В позапрошлом веке железной поступи прогресса аккомпанировали, как говорилось, шепоты и вопли душевных противоречий. Все их отразила, как умеет она одна, великая русская литература. Характерный пример дает Лев Толстой, оказавшийся не столько зеркалом русской революции, сколько увеличительным стеклом, от которого горючий материал может вспыхнуть при подходящих условиях. Фактически этот «матерый человечище» — один из вдохновителей морального бунтарства, отвергавший государство и казенную веру, за что впоследствии веховцы ему и «врезали по полной».

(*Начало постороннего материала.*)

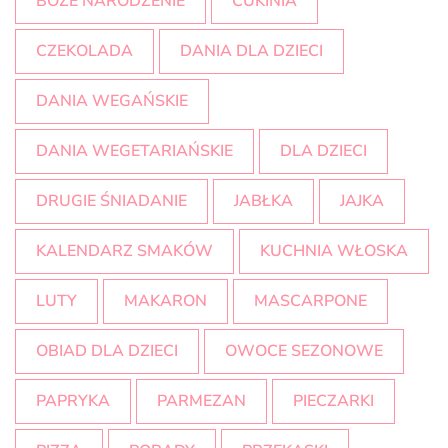
BOŻE NARODZENIE
CUKINIA
CZEKOLADA
DANIA DLA DZIECI
DANIA WEGAŃSKIE
DANIA WEGETARIAŃSKIE
DLA DZIECI
DRUGIE ŚNIADANIE
JABŁKA
JAJKA
KALENDARZ SMAKÓW
KUCHNIA WŁOSKA
LUTY
MAKARON
MASCARPONE
OBIAD DLA DZIECI
OWOCE SEZONOWE
PAPRYKA
PARMEZAN
PIECZARKI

«Толстой сумел привить русской интеллигенции и ненависть ко всему исторически-индивидуальному и исторически-разнообразному… Этим он морально подрывал возможность для русского народа жить исторической жизнью, исполнять свою историческую судьбу и историческую миссию. Он морально уготовлял историческое самоубийство русского народа. Он подрезывал крылья русскому народу, как народу историческому, морально отравил источники всякого порыва к историческому творчеству. Мировая война проиграна Россией потому, что в ней возобладала толстовская моральная оценка войны» [Из глубины, 1991: 83].

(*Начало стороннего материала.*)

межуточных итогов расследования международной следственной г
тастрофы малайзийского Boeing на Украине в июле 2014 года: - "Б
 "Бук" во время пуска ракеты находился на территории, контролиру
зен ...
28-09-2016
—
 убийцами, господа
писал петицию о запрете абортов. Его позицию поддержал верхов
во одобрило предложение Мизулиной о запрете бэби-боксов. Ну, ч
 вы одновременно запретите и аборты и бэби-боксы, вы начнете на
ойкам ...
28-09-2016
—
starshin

Прав ли Бердяев, вынося суровый приговор гению? (Ленин, также отмечавший социально-политический эффект от произведений Толстого, выразил по сути ту же мысль, только более мутно и коряво.) Прав, но лишь отчасти — постольку, поскольку верно описал ситуацию. Увы, собственные манифесты Бердяева той поры — в частности, его энтузиазм по поводу «исторического творчества» — выдают историческую недальновидность. Войну, которая не могла иметь ни малейшего отношения к подобному творчеству, ибо вовсе не выражала никаких действительных интересов российского народа и государства, следовательно, вела из тупика прямиком к национальной катастрофе, — эту войну блестящий мыслитель встретил с восторгом недалекого оптимиста: она-де «покажет миру мужественный лик России, установит внутреннее соотношение европейского востока и европейского запада». Вот и показали, и установили…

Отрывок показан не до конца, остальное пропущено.